OCR Training Interface Tutorial

NI OCR Training Interface

OCR Training Interface Tutorial

This tutorial walks you through the steps for training characters with OCR using a specific set of images. This tutorial illustrates the various steps required to train varying representations of the same characters.

This tutorial includes the following sections:

Training Characters with OCR

Complete the following steps to train characters with OCR:

  1. Launch the OCR Training Interface.
  2. Select File»Open Images.
  3. Complete one of the following sets of steps to open the tutorial images:
    • NI Vision and Vision Assistant
      1. Navigate to <Vision>\Images\OCR Tutorial, where <Vision> is the location to which you installed the NI Vision Development Module.
      2. Select the following images:
        Tip  You can select multiple image files by pressing the <Ctrl> key and clicking each file. Enable the Select all files checkbox to open all images in the directory you specified.
        • NIOCRExample1.tif
        • NIOCRExample2.tif
        • NIOCRExample3.tif
        • NIOCRExample4.tif
        • NIOCRExample5.tif
      3. Click Open.
    • Vision Builder AI
      1. Navigate to <Vision Builder AI>\DemoImg\OCR, where <Vision Builder AI> is the location to which you installed Vision Builder AI.
      2. Select the following images:
        Tip  You can select multiple image files by pressing the <Ctrl> key and clicking each file. Enable the Select all files checkbox to open all images in the directory you specified.
        • NIOCRExample1.tif
        • NIOCRExample2.tif
        • NIOCRExample3.tif
        • NIOCRExample4.tif
        • NIOCRExample5.tif
      3. Click Open.
  4. Use the navigation buttons to locate NIOCRExample1.tif.
  5. Verify that the Rotated Rectangle Tool is selected on the OCR Training Interface toolbar. On the image, draw a region of interest (ROI) around the characters.
    Tip  When you draw the ROI, exclude the barcode, but ensure that the region you draw is large enough to encompass possible locations of characters in the other images you analyze.

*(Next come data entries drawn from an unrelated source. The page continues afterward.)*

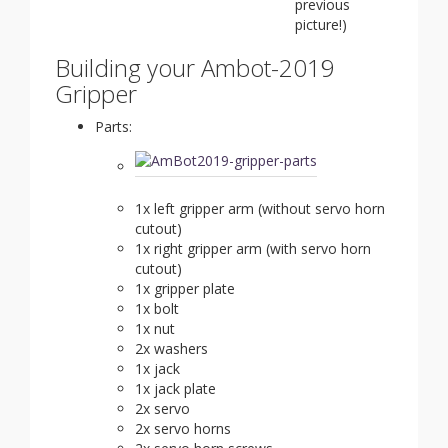
previous
picture!)
Building your Ambot-2019
Gripper
Parts:
1x left gripper arm (without servo horn
cutout)
1x right gripper arm (with servo horn
cutout)
1x gripper plate
1x bolt
1x nut
2x washers
1x jack
1x jack plate
2x servo
2x servo horns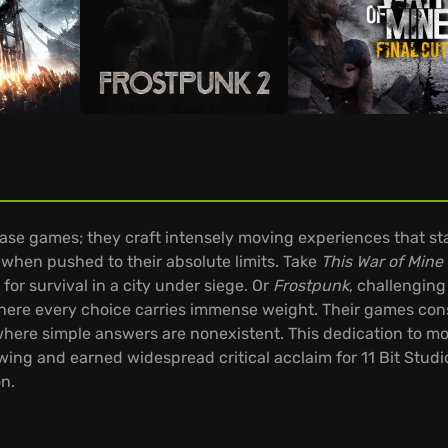
ease games; they craft intensely moving experiences that sta
hen pushed to their absolute limits. Take
This War of Mine
 for survival in a city under siege. Or
Frostpunk
, challenging
here every choice carries immense weight. Their games cons
ere simple answers are nonexistent. This dedication to mor
wing and earned widespread critical acclaim for 11 Bit Studios
on.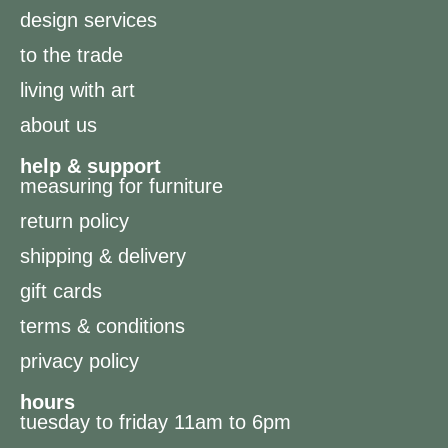
design services
to the trade
living with art
about us
help & support
measuring for furniture
return policy
shipping & delivery
gift cards
terms & conditions
privacy policy
hours
tuesday to friday 11am to 6pm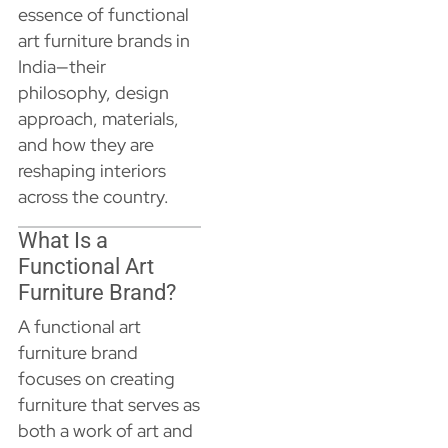
essence of functional
art furniture brands in
India—their
philosophy, design
approach, materials,
and how they are
reshaping interiors
across the country.
What Is a
Functional Art
Furniture Brand?
A functional art
furniture brand
focuses on creating
furniture that serves as
both a work of art and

  6. OCR segments objects in the ROI, displaying them in blue and drawing character bounding rectangles around them, according to the settings on each of the tabs at the bottom of the dialog box.

    On the Train/Read tab, Text Read displays recognized characters and the substitution character based on the character set file you are using. If you have not opened a character set file or trained any characters, Text Read displays the substitution character for each of the segmented objects in the ROI. For example, in the previous illustration, Text Read contains six substitution characters. Any object that is surrounded by a character bounding rectangle is a segmented object.

    You can specify the substitution character in the Read Options tab.

  7. Enter BACE30 in Correct String, then click Train.
  8. Use the navigation buttons to locate NIOCRExample2.tif file.

    When analyzing this image, OCR uses the ROI you drew on the NIOCRExample1.tif image. Because the barcode in the NIOCRExample2.tif file is positioned differently, the ROI encompasses part of it, and OCR segments portions of the barcode.

  9. Enable the Reject Particles Touching ROI checkbox on the Threshold tab to configure OCR to segment the characters correctly without segmenting any portion of the barcode.
  10. Set the Remove Particles (Erosions) control to 1.

    Setting this control to 1 performs one erosion on the image. An erosion decreases the size of the objects in the image by removing a layer of pixels along the boundary of the particle. Performing an erosion helps to separate the characters in the image from the background of the image.

  11. Enter B8F1E9 in Correct String, then click Train.
  12. Navigate to the NIOCRExample3.tif file.

    When analyzing this image, OCR uses the ROI you drew on the NIOCRExample1.tif file and the settings you modified to correctly segment the characters in the NIOCRExample2.tif file.

  13. Verify that the objects in the ROI are segmented correctly.

  14. Enter B7ODF4 in Correct String, then click Train.
  15. Navigate to the NIOCRExample4.tif file.

    When analyzing this image, OCR uses the ROI you drew on the NIOCRExample1.tif file and the settings you modified to correctly segment the characters in the NIOCRExample3.tif file. Because the character size and spacing in the NIOCRExample4.tif file are different from the character size and spacing in the other three files you have used to train characters, OCR incorrectly segments the two instances of the letter A.

  16. Use the Results tab to review character specifications for the two instances of the letter A.
  17. Select the Size & Spacing tab. Based on the character size statistics you viewed in the Results tab, change Max for the Bounding Rect Width. For example, in the following image, Max is set to 50 for Bounding Rect Width.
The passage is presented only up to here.